What is needed: Each line of the records below that holds "Teknik" should be copied out.

Supplied information:
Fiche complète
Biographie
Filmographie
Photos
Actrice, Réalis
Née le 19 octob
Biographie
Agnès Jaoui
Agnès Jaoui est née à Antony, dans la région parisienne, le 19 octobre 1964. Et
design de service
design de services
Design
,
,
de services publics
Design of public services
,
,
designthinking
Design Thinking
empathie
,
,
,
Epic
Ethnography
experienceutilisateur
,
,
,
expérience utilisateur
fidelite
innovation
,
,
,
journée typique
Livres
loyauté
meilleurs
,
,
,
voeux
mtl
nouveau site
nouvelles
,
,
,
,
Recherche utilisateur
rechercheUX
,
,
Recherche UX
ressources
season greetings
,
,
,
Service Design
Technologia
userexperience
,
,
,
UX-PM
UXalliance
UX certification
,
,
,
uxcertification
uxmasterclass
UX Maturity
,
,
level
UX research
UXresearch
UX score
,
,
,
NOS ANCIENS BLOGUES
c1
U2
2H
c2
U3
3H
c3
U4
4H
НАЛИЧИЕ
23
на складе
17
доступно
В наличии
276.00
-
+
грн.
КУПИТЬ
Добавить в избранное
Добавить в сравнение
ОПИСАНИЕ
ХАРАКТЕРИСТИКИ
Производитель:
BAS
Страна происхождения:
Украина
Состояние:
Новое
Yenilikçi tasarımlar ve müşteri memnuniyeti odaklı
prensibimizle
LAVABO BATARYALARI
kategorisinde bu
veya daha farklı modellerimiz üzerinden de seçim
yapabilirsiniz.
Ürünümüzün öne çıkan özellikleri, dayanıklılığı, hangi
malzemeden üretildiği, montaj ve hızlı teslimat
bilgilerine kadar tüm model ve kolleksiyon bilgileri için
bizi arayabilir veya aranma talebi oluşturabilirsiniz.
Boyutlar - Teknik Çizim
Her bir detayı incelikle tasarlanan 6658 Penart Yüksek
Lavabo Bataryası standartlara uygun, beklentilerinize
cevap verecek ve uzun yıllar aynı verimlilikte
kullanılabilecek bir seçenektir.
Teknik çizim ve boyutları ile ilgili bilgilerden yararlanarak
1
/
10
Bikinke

Reply:
Boyutlar - Teknik Çizim
Teknik çizim ve boyutları ile ilgili bilgilerden yararlanarak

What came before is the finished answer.